SUPPLIED ENTRIES START

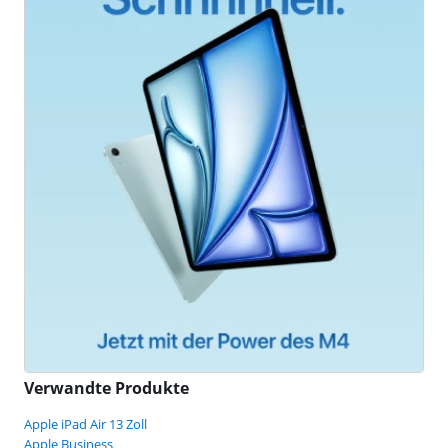
Verwandte Produkte
Apple iPad Air 13 Zoll
Apple Business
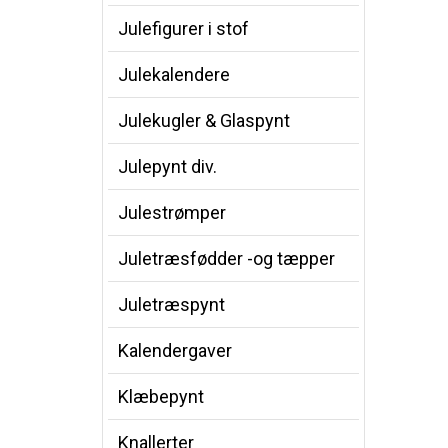
Julefigurer i stof
Julekalendere
Julekugler & Glaspynt
Julepynt div.
Julestrømper
Juletræsfødder -og tæpper
Juletræspynt
Kalendergaver
Klæbepynt
Knallerter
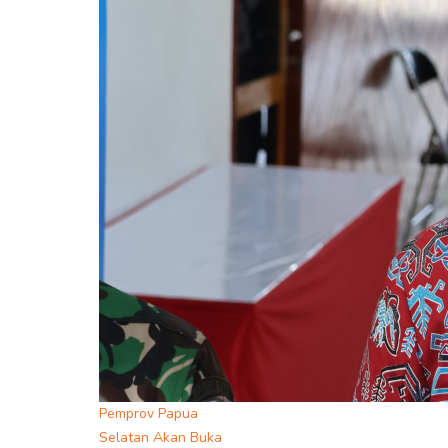
Pemprov Papua
Selatan Akan Buka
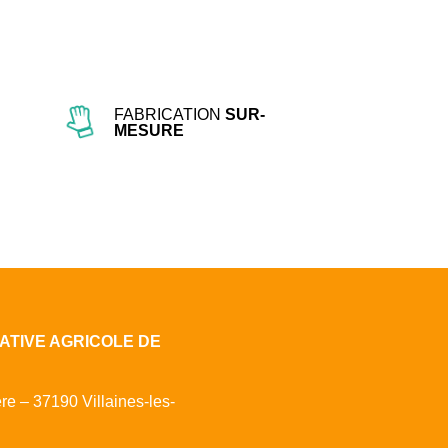
FABRICATION
SUR-
MESURE
ATIVE AGRICOLE DE
ère – 37190 Villaines-les-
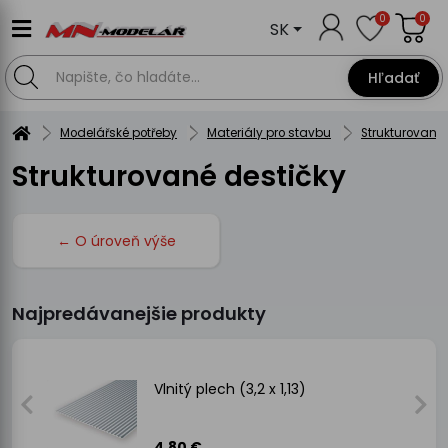
0
0
SK
Hľadať
Modelářské potřeby
Materiály pro stavbu
Strukturované 
Strukturované destičky
← O úroveň výše
Najpredávanejšie produkty
E
Vlnitý plech (3,2 x 1,13)
.68
1
4.80 €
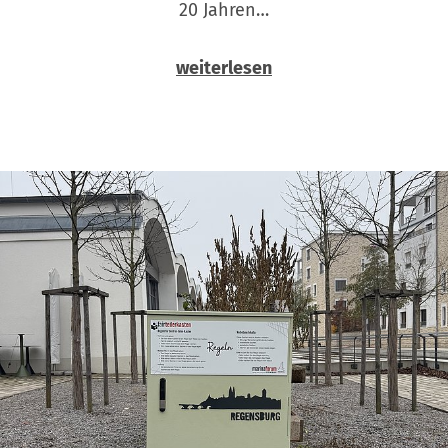
20 Jahren…
weiterlesen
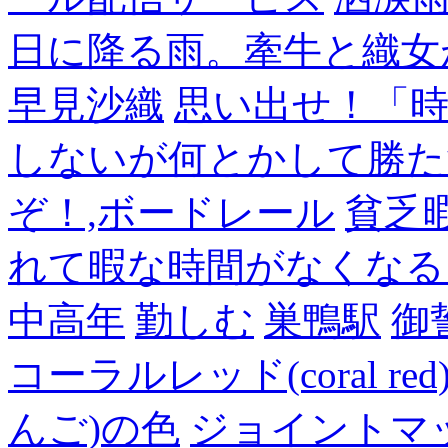
日に降る雨。牽牛と織女
早見沙織
思い出せ！「
しないが何とかして勝た
ぞ！,ボードレール
貧乏
れて暇な時間がなくなる
中高年
勤しむ
巣鴨駅
御
コーラルレッド(coral 
んご)の色
ジョイントマ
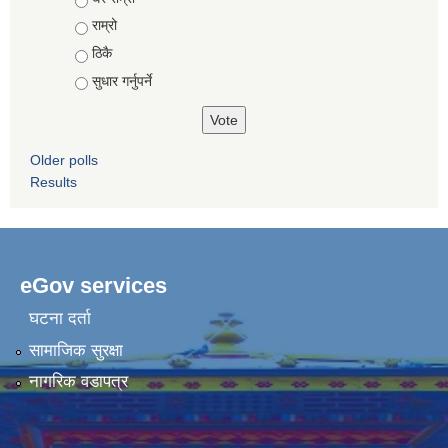
राम्रो
ठिकै
सुधार गर्नुपर्ने
Older polls
Results
eGov services
घटना दर्ता
सामाजिक सुरक्षा
नागरिक वडापत्र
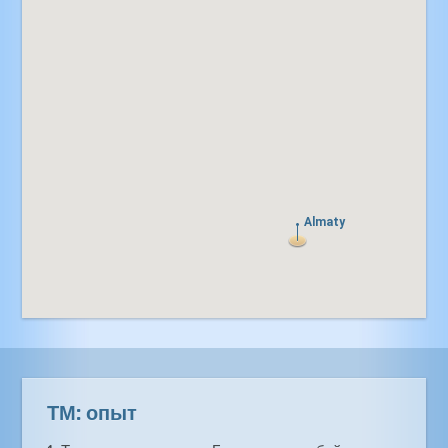
Almaty
Almaty
ТМ: опыт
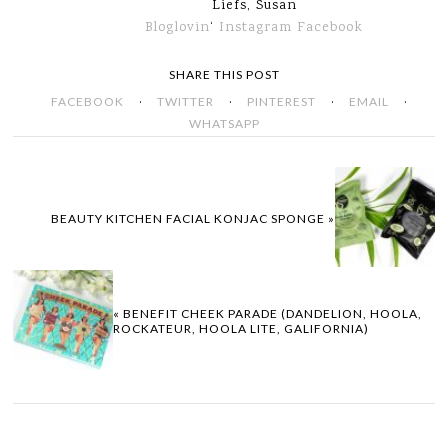
Liefs, Susan
Bloglovin
‘
Instagram
Facebook
SHARE THIS POST
·
·
·
·
FACEBOOK
TWITTER
PINTEREST
EMAIL
WHATSAPP
BEAUTY KITCHEN FACIAL KONJAC SPONGE »
« BENEFIT CHEEK PARADE (DANDELION, HOOLA,
ROCKATEUR, HOOLA LITE, GALIFORNIA)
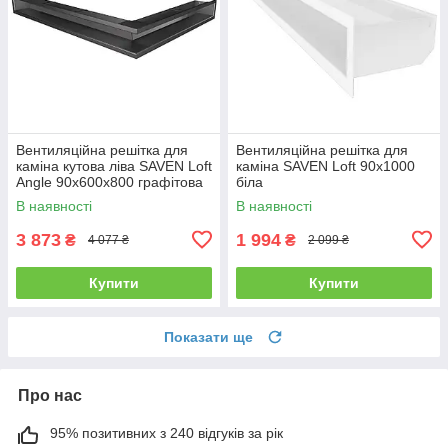
Вентиляційна решітка для
Вентиляційна решітка для
каміна кутова ліва SAVEN Loft
каміна SAVEN Loft 90х1000
Angle 90х600х800 графітова
біла
В наявності
В наявності
3 873
1 994
₴
₴
4 077 ₴
2 099 ₴
Купити
Купити
Показати ще
Про нас
95% позитивних з 240 відгуків за рік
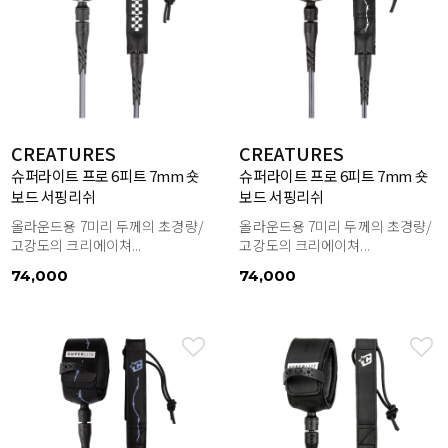
CREATURES
CREATURES
슈퍼라이트 프로 6피트 7mm 숏
슈퍼라이트 프로 6피트 7mm 숏
보드 서핑리쉬
보드 서핑리쉬
올라운드용 7미리 두께의 초경량/
올라운드용 7미리 두께의 초경량/
고강도의 크리에이쳐...
고강도의 크리에이쳐...
74,000
74,000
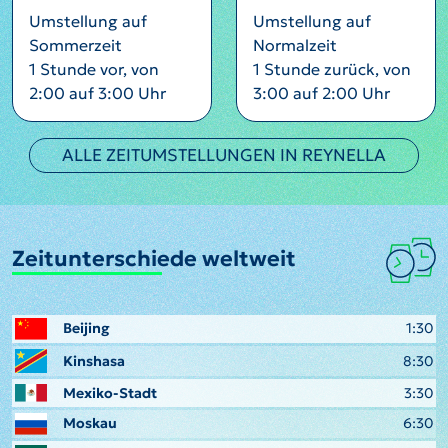
Umstellung auf
Umstellung auf
Sommerzeit
Normalzeit
1 Stunde vor, von
1 Stunde zurück, von
2:00 auf 3:00 Uhr
3:00 auf 2:00 Uhr
ALLE ZEITUMSTELLUNGEN IN REYNELLA
Zeitunterschiede weltweit
Beijing
1:30
Kinshasa
8:30
Mexiko-Stadt
3:30
Moskau
6:30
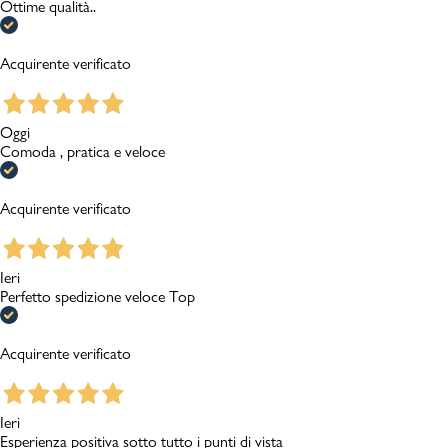
Ottime qualità..
Acquirente verificato
Oggi
Comoda , pratica e veloce
Acquirente verificato
Ieri
Perfetto spedizione veloce Top
Acquirente verificato
Ieri
Esperienza positiva sotto tutto i punti di vista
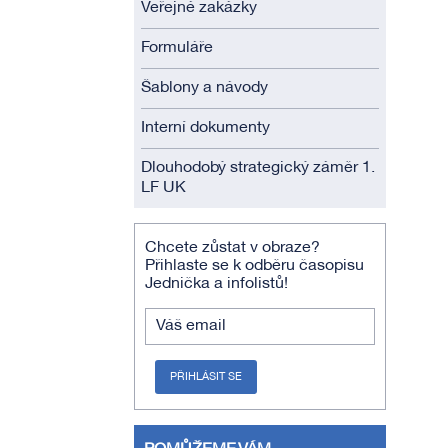
Veřejné zakázky
Formuláře
Šablony a návody
Interní dokumenty
Dlouhodobý strategický záměr 1.
LF UK
Chcete zůstat v obraze?
Přihlaste se k odběru časopisu
Jednička a infolistů!
Váš email
PŘIHLÁSIT SE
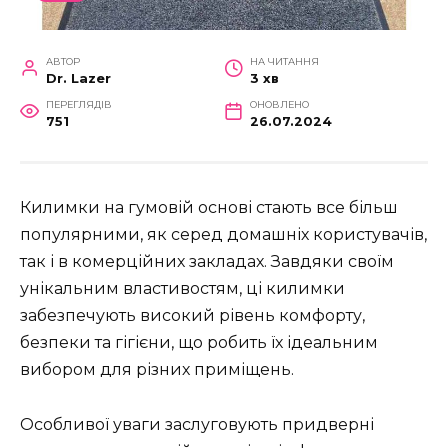
АВТОР
НА ЧИТАННЯ
Dr. Lazer
3 хв
ПЕРЕГЛЯДІВ
ОНОВЛЕНО
751
26.07.2024
Килимки на гумовій основі стають все більш
популярними, як серед домашніх користувачів,
так і в комерційних закладах. Завдяки своїм
унікальним властивостям, ці килимки
забезпечують високий рівень комфорту,
безпеки та гігієни, що робить їх ідеальним
вибором для різних приміщень.
Особливої уваги заслуговують придверні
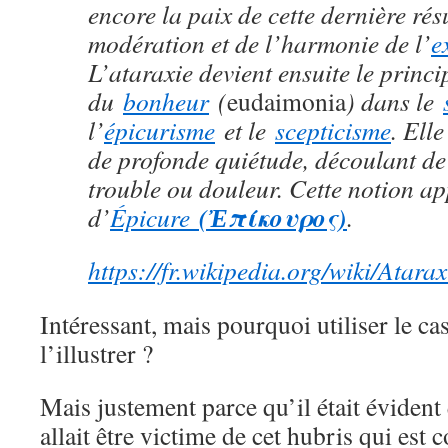
encore la paix de cette dernière rés
modération et de l’harmonie de l’
e
L’ataraxie devient ensuite le princi
du
bonheur
(
eudaimonia
) dans le
l’
épicurisme
et le
scepticisme
. Ell
de profonde quiétude, découlant de
trouble ou douleur. Cette notion a
(Ἐπίκουρος)
d’
Épicure
.
https://fr.wikipedia.org/wiki/Atarax
Intéressant, mais pourquoi utiliser le c
l’illustrer ?
Mais justement parce qu’il était évident
allait être victime de cet hubris qui est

SUPPLIED ENTRIES END

The whole listing above must be returned exactly as written, with no pictures carried over.

Verwandte Produkte
Apple iPad Air 13 Zoll
Apple Business
Julefigurer i stof
Julekalendere
Julekugler & Glaspynt
Julepynt div.
Julestrømper
Juletræsfødder -og tæpper
Juletræspynt
Kalendergaver
Klæbepynt
Knallerter
Pemprov Papua
Selatan Akan Buka
FABRICATION
SUR-
MESURE
ATIVE AGRICOLE DE
ère – 37190 Villaines-les-
0
0
SK
Hľadať
Modelářské potřeby
Materiály pro stavbu
Strukturované 
Strukturované destičky
← O úroveň výše
Najpredávanejšie produkty
E
Vlnitý plech (3,2 x 1,13)
.68
1
4.80 €
20 Jahren…
weiterlesen
日に降る雨。牽牛と織女
早見沙織
思い出せ！「
しないが何とかして勝た
ぞ！,ボードレール
貧乏
れて暇な時間がなくなる
中高年
勤しむ
巣鴨駅
御
コーラルレッド(coral 
んご)の色
ジョイントマ
राम्रो
ठिकै
सुधार गर्नुपर्ने
Older polls
Results
eGov services
घटना दर्ता
सामाजिक सुरक्षा
नागरिक वडापत्र
Almaty
Almaty
ТМ: опыт
Liefs, Susan
Bloglovin
‘
Instagram
Facebook
SHARE THIS POST
·
·
·
·
FACEBOOK
TWITTER
PINTEREST
EMAIL
WHATSAPP
BEAUTY KITCHEN FACIAL KONJAC SPONGE »
« BENEFIT CHEEK PARADE (DANDELION, HOOLA,
ROCKATEUR, HOOLA LITE, GALIFORNIA)
Вентиляційна решітка для
Вентиляційна решітка для
каміна кутова ліва SAVEN Loft
каміна SAVEN Loft 90х1000
Angle 90х600х800 графітова
біла
В наявності
В наявності
3 873
1 994
₴
₴
4 077 ₴
2 099 ₴
Купити
Купити
Показати ще
Про нас
95% позитивних з 240 відгуків за рік
CREATURES
CREATURES
슈퍼라이트 프로 6피트 7mm 숏
슈퍼라이트 프로 6피트 7mm 숏
보드 서핑리쉬
보드 서핑리쉬
올라운드용 7미리 두께의 초경량/
올라운드용 7미리 두께의 초경량/
고강도의 크리에이쳐...
고강도의 크리에이쳐...
74,000
74,000
Umstellung auf
Umstellung auf
Sommerzeit
Normalzeit
1 Stunde vor, von
1 Stunde zurück, von
2:00 auf 3:00 Uhr
3:00 auf 2:00 Uhr
ALLE ZEITUMSTELLUNGEN IN REYNELLA
Zeitunterschiede weltweit
Beijing
1:30
Kinshasa
8:30
Mexiko-Stadt
3:30
Moskau
6:30
Ottime qualità..
Acquirente verificato
Oggi
Comoda , pratica e veloce
Acquirente verificato
Ieri
Perfetto spedizione veloce Top
Acquirente verificato
Ieri
Esperienza positiva sotto tutto i punti di vista
Veřejné zakázky
Formuláře
Šablony a návody
Interní dokumenty
Dlouhodobý strategický záměr 1.
LF UK
Chcete zůstat v obraze?
Přihlaste se k odběru časopisu
Jednička a infolistů!
Váš email
PŘIHLÁSIT SE
АВТОР
НА ЧИТАННЯ
Dr. Lazer
3 хв
ПЕРЕГЛЯДІВ
ОНОВЛЕНО
751
26.07.2024
Килимки на гумовій основі стають все більш
популярними, як серед домашніх користувачів,
так і в комерційних закладах. Завдяки своїм
унікальним властивостям, ці килимки
забезпечують високий рівень комфорту,
безпеки та гігієни, що робить їх ідеальним
вибором для різних приміщень.
Особливої уваги заслуговують придверні
encore la paix de cette dernière rés
modération et de l’harmonie de l’
e
L’ataraxie devient ensuite le princi
du
bonheur
(
eudaimonia
) dans le
l’
épicurisme
et le
scepticisme
. Ell
de profonde quiétude, découlant de
trouble ou douleur. Cette notion a
(Ἐπίκουρος)
d’
Épicure
.
https://fr.wikipedia.org/wiki/Atarax
Intéressant, mais pourquoi utiliser le c
l’illustrer ?
Mais justement parce qu’il était évident
allait être victime de cet hubris qui est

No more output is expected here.